Cuando Bennett llegó a Branford, pensó que le miraban con cierta suspicacia. «¡Un cirujano que tiene espasmos! ¿Qué hacemos con él? Hasta aquí podíamos llegar». Al principio no tenía pacientes, y no sabía si podría ganarse la vida, pero gradualmente se granjeó el respeto y el afecto de la ciudad. La clientela comenzó a aumentar, y sus colegas, al principio perplejos e incrédulos, pronto acabaron confiando en él y aceptándole y lo integraron plenamente en la comunidad médica. «Pero ya basta», concluyó cuando regresábamos a la casa. Ya era casi de noche, y las luces de Branford centelleaban. «Venga al hospital mañana, tenemos una reunión a las siete y media. A continuación veré a los pacientes ambulatorios y pasaré visita a los ingresados. Y el viernes opero… Puede ayudarme.»

Esa noche dormí profundamente en la habitación que los Bennett tienen en el sótano, pero por la mañana me desperté temprano a causa de un extraño zumbido que se oía en la habitación contigua a la mía: el cuarto de jugar. La puerta de este cuarto tiene paneles de cristal traslúcido. Mientras escrutaba a través de ellos, medio dormido, vi lo que parecía ser una locomotora en movimiento: una rueda grande que zumbaba, girando y girando y emitiendo bocanadas de humo y de cuando en cuando un pitido. Perplejo, abrí la puerta y me asomé. Bennett, desnudo de cintura para arriba, pedaleaba furiosamente en una bicicleta estática mientras fumaba tranquilamente una gran pipa. Tenía delante un libro de patología, abierto, observé, en el capítulo de la neurofibromatosis. Así es como inicia invariablemente sus mañanas: media hora de bicicleta, fumando su pipa favorita, con un libro de patología o cirugía abierto ante él en el capítulo que corresponde a su trabajo de ese día. La pipa, el ejercicio rítmico, le calman. No hay tics, no hay compulsiones, como mucho, un poco de silbato. (En tales ocasiones parece que se imagina que es un tren que cruza las praderas.) Puede leer, calmado de ese modo, sin sus distracciones y obsesiones usuales.

Pero tan pronto como el pedaleo rítmico se detuvo, un frenesí de tics y compulsiones se apoderó de él; comenzó a darse golpecitos en la barriga, que estaba en buena forma, y a murmurar: «Gordo, gordo, gordo… gordo, gordo, gordo… gordo, gordo, gordo», y a continuación, de modo desconcertante: «Gordo y un cuarto de teta» (a veces obviaba la «teta».)

—¿Qué significa eso? —pregunté.

—No tengo ni idea.

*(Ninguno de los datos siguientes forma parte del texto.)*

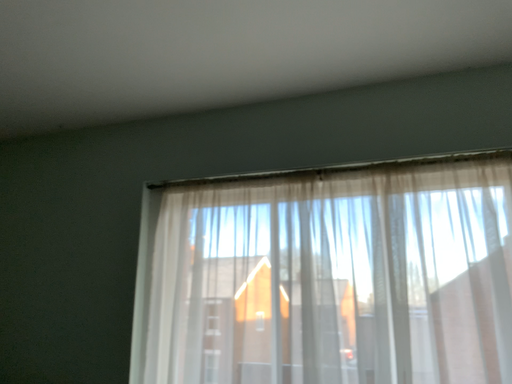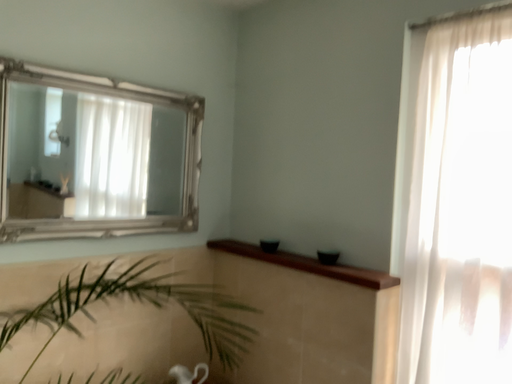 Question: Which way did the camera rotate in the video?

Choices:
 (A) rotated downward
 (B) rotated upward

Answer: (A) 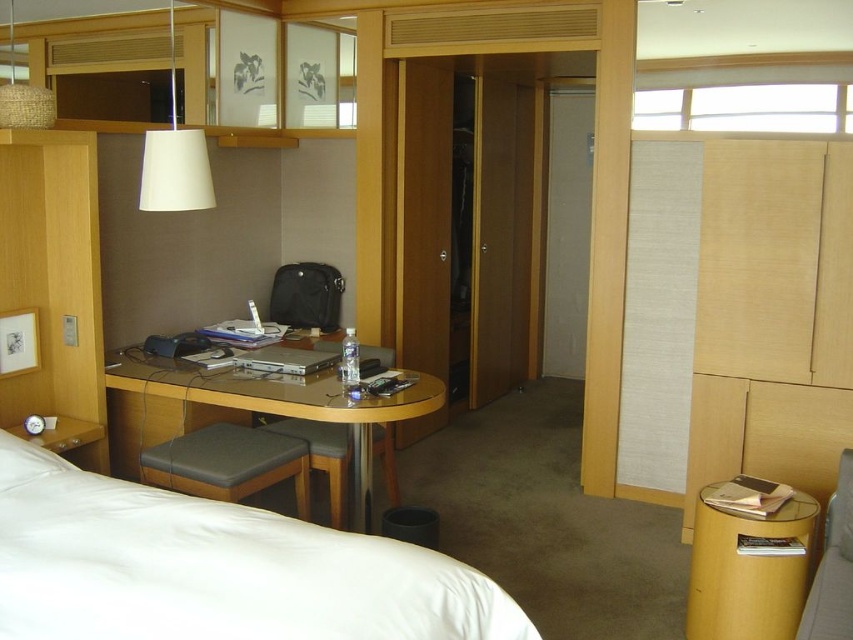 Does white smooth bed at lower left have a lesser height compared to matte gray cushioned chair at lower right?

In fact, white smooth bed at lower left may be taller than matte gray cushioned chair at lower right.

Does point (74, 628) lie behind point (822, 614)?

No, it is not.

Is point (474, 596) behind point (810, 588)?

No.

At what (x,y) coordinates should I click in order to perform the action: click on white smooth bed at lower left. Please return your answer as a coordinate pair (x, y). The width and height of the screenshot is (853, 640). Looking at the image, I should click on (213, 568).

Is dark gray leather stool at lower center wider than matte gray cushioned stool at center?

Indeed, dark gray leather stool at lower center has a greater width compared to matte gray cushioned stool at center.

Is the position of dark gray leather stool at lower center more distant than that of matte gray cushioned stool at center?

No.

Which is in front, point (248, 486) or point (277, 420)?

Point (248, 486) is more forward.

Identify the location of dark gray leather stool at lower center. The width and height of the screenshot is (853, 640). (228, 464).

Which of these two, white smooth bed at lower left or wooden polished table at center, stands taller?

With more height is wooden polished table at center.

Is the position of white smooth bed at lower left more distant than that of wooden polished table at center?

No, white smooth bed at lower left is in front of wooden polished table at center.

Is point (380, 576) closer to viewer compared to point (439, 384)?

Yes, it is.

Locate an element on the screen. This screenshot has height=640, width=853. white smooth bed at lower left is located at coordinates (213, 568). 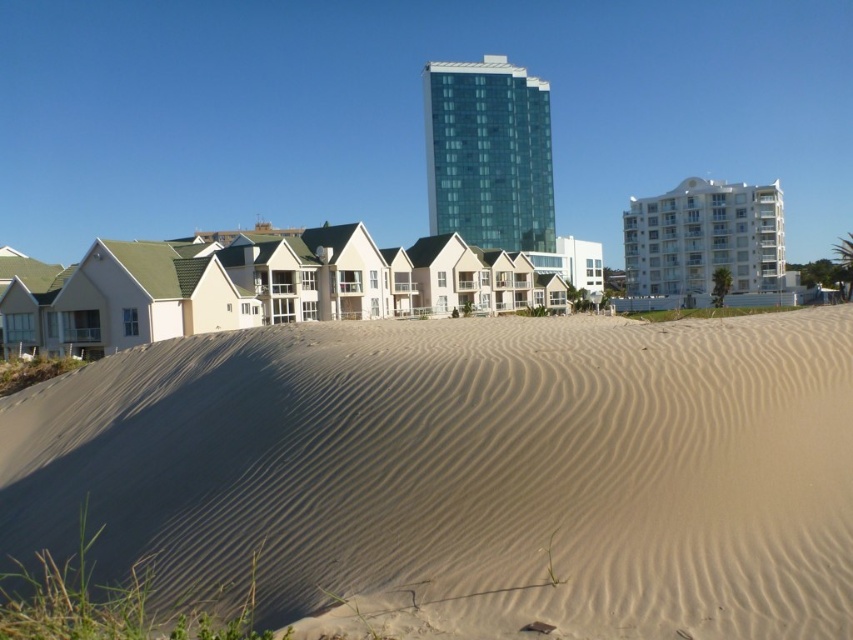 Question: Among these points, which one is nearest to the camera?

Choices:
 (A) (100, 387)
 (B) (485, 292)
 (C) (494, 72)
 (D) (740, 291)

Answer: (A)

Question: Is beige wood houses at center wider than green glass building at center?

Choices:
 (A) yes
 (B) no

Answer: (A)

Question: Is light beige sand at center above white glossy building at upper right?

Choices:
 (A) yes
 (B) no

Answer: (B)

Question: Which object is positioned farthest from the beige wood houses at center?

Choices:
 (A) light beige sand at center
 (B) green glass building at center
 (C) white glossy building at upper right

Answer: (B)

Question: Which object is the farthest from the white glossy building at upper right?

Choices:
 (A) light beige sand at center
 (B) beige wood houses at center
 (C) green glass building at center

Answer: (A)

Question: Can you confirm if beige wood houses at center is positioned above white glossy building at upper right?

Choices:
 (A) no
 (B) yes

Answer: (A) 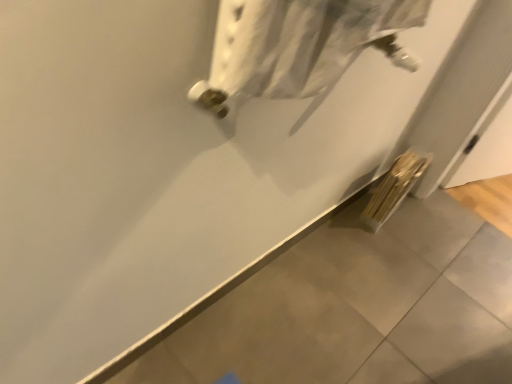 At what (x,y) coordinates should I click in order to perform the action: click on free location in front of wooden sticks at lower right. Please return your answer as a coordinate pair (x, y). This screenshot has height=384, width=512. Looking at the image, I should click on (387, 245). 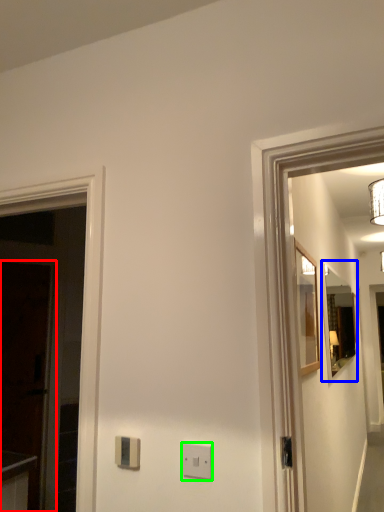 Question: Estimate the real-world distances between objects in this image. Which object is farther from glass door (highlighted by a red box), mirror (highlighted by a blue box) or light switch (highlighted by a green box)?

Choices:
 (A) mirror
 (B) light switch

Answer: (A) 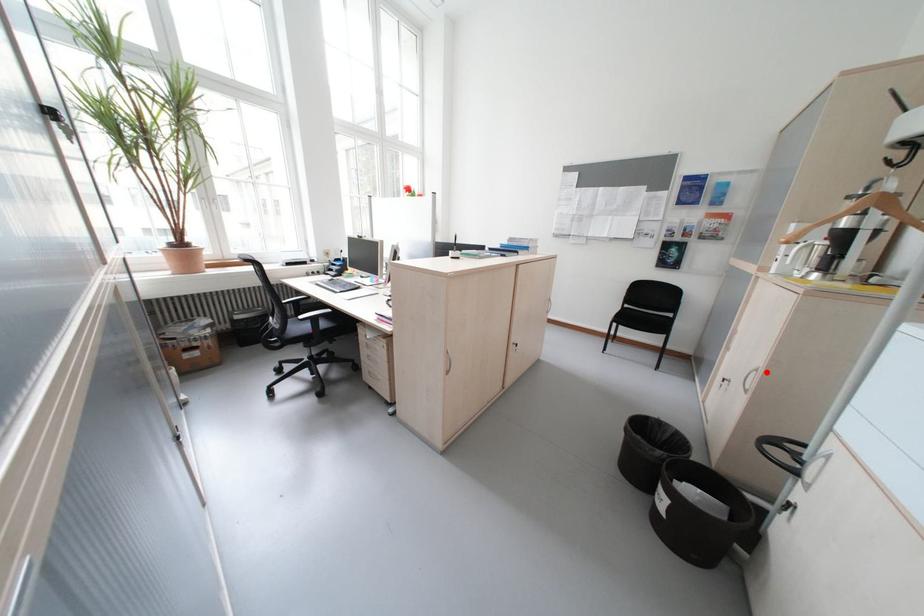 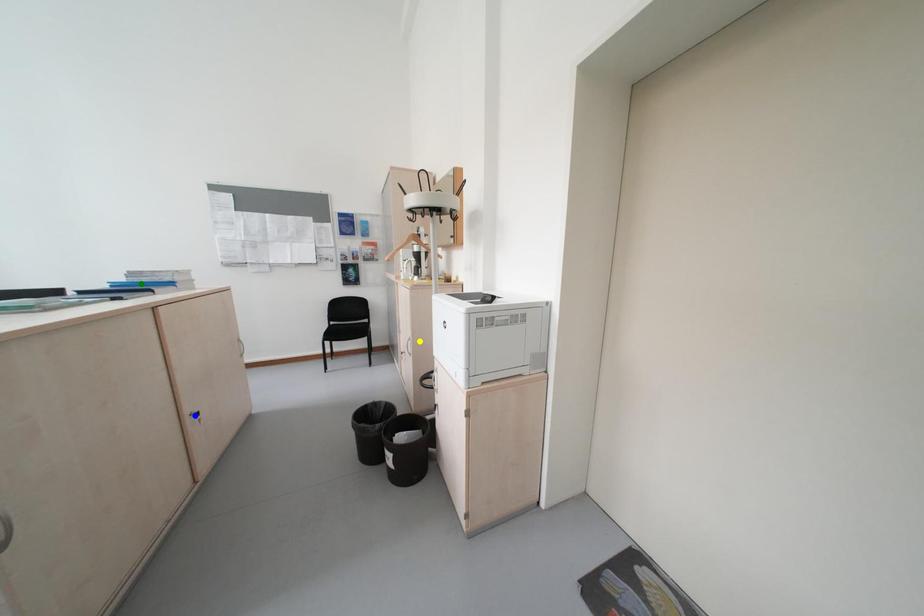 Question: I am providing you with two images of the same scene from different viewpoints. A red point is marked on the first image. You are given multiple points on the second image. Can you choose the point in image 2 that corresponds to the point in image 1?

Choices:
 (A) blue point
 (B) green point
 (C) yellow point

Answer: (C) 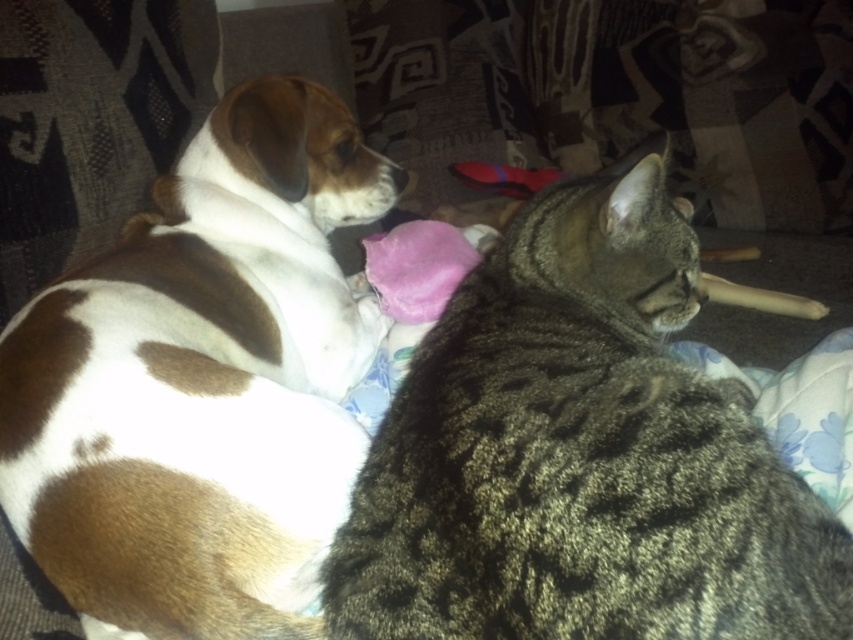 Question: Can you confirm if tabby fur cat at center is positioned to the right of brown and white fur dog at left?

Choices:
 (A) no
 (B) yes

Answer: (B)

Question: Which point is farther from the camera taking this photo?

Choices:
 (A) (74, 541)
 (B) (838, 545)

Answer: (B)

Question: Is tabby fur cat at center thinner than brown and white fur dog at left?

Choices:
 (A) yes
 (B) no

Answer: (B)

Question: Which object appears closest to the camera in this image?

Choices:
 (A) brown and white fur dog at left
 (B) tabby fur cat at center

Answer: (B)

Question: Is tabby fur cat at center to the right of brown and white fur dog at left from the viewer's perspective?

Choices:
 (A) yes
 (B) no

Answer: (A) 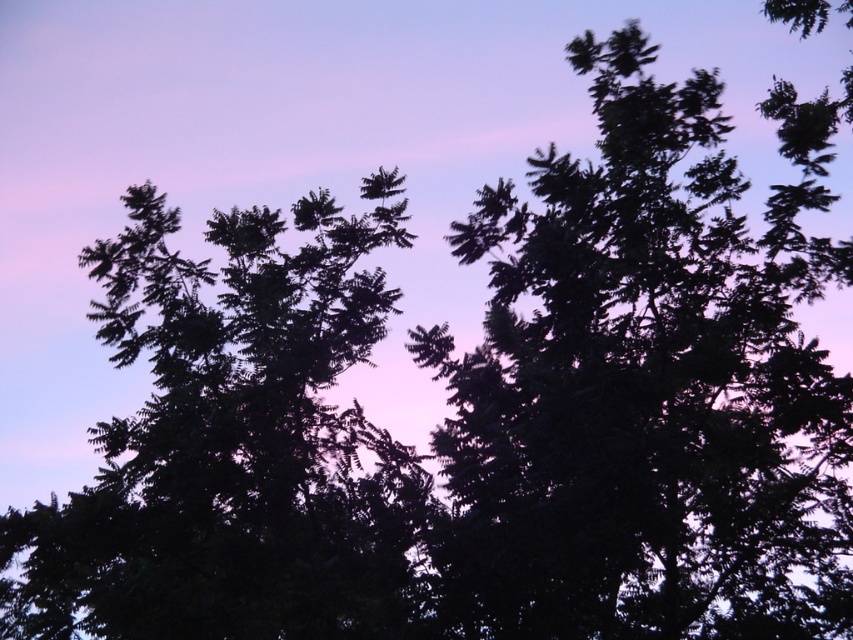 Between point (479, 536) and point (157, 262), which one is positioned behind?

Positioned behind is point (157, 262).

Is dark green foliage at center further to camera compared to dark green leafy tree at upper left?

No, dark green foliage at center is in front of dark green leafy tree at upper left.

The height and width of the screenshot is (640, 853). What are the coordinates of `dark green foliage at center` in the screenshot? It's located at (647, 387).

Ni tampoco sé de dónde viene
hideous…,
de pronto apareció un día, hace dos años. Desaparecerá algún día, y lo sustituirá otra palabra. Cuando estoy cansado digo
Gideous.
No siempre es posible encontrar sentido a estas palabras; a menudo es sólo el sonido lo que me atrae. Cualquier sonido extraño, cualquier nombre extraño, puede empezar a repetirse, y entonces me quedo enganchado a él durante dos o tres meses. Y de pronto, una mañana, desaparece y hay otro en su lugar.

Conociendo su apetito de palabras y sonidos extraños, los hijos de Bennett siempre buscan nombres «raros», nombres que suenen raros en el oído de un anglohablante, muchos de ellos extranjeros. Examinan atentamente periódicos y libros buscando dichos nombres, escuchan la radio y la televisión, y cuando encuentran un nombre «jugoso», lo añaden a la lista que llevan. Bennett dice de esa lista: «Es casi la cosa más valiosa de esta casa.» Llama a sus palabras «caramelitos para la mente».